─── STUDY MATERIAL

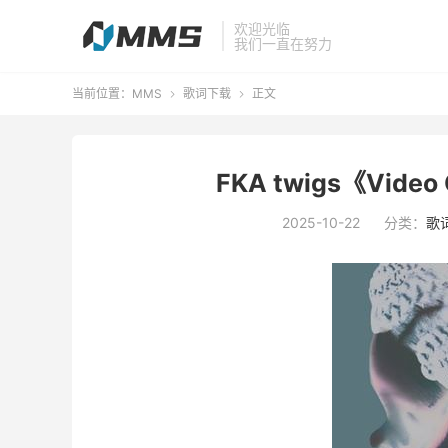
欢迎光临
我们一直在努力
当前位置：
MMS
歌词下载
正文


FKA twigs《Video 
2025-10-22
分类：
歌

──────

EXERCISE REQUIREMENTS
Since the copy must exclude the pictures, transcribe only the text of the records, word for word.

EXPECTED OUTPUT
欢迎光临
我们一直在努力
当前位置：
MMS
歌词下载
正文


FKA twigs《Video 
2025-10-22
分类：
歌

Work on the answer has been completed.